As I understand, lidars don't work well in rain/snow/fog. So in the real world, where you have limited resources (research and production investment, people talent, AI training time and dataset breadth, power consumption) that you could redistribute between two systems (vision and lidar), but one of the systems would contradict the other in dangerous driving conditions — it's smarter to just max out vision and ignore lidar altogether.

> lidars don't work well in rain/snow/fog.

Neither do cameras, or eyeballs.

  • When it's not safe to drive, it's not safe to drive.

    I've been in zero-road-speed whiteout conditions several times. The only move to make is to the side of the road without getting stuck, and turning on your flashers.

    Low-light cameras would not have worked. Sonar would not have worked. Infrared would not have worked.

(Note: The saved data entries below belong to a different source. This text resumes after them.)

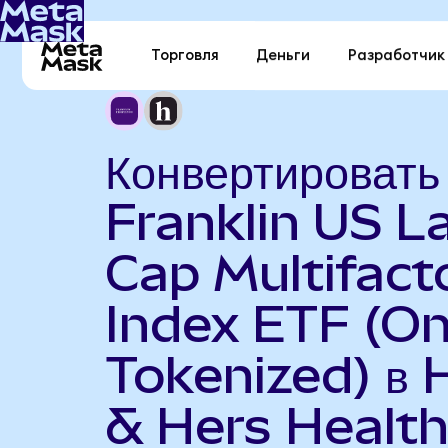
Торговля
Деньги
Разработчик
Конвертировать
Franklin US L
Cap Multifact
Index ETF (O
Tokenized) в 
& Hers Healt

    • I think the weather where cameras/sensors start having problems is much better than zero-vis whiteout.

      If we could make sensors that lets an autonomous vehicle drive reliably in any snow/rain where a human could drive (although carefully) then we're good. But we are a long way from that. Especially since a lot of sensor tech like cameras tend to fail in 2 ways, both through their performance being worse in adverse condition but also simply failing to function at all if they are covered in ice/snow/water.

  • If you have multi-return lidar, you can see through certain occlusions. If the fog/rain isn't that bad, you can filter for the last return and get the hard surface behind the occlusion. The bigger problem with rain is that you get specular reflection and your laser light just flies off into space instead of coming back to you. Lidar not work good on shiney.

Why does this matter? You have to slow down in rain/snow/fog anyway, so only having cameras available doesn't hurt you all that much. But then in clear weather lidar can only help.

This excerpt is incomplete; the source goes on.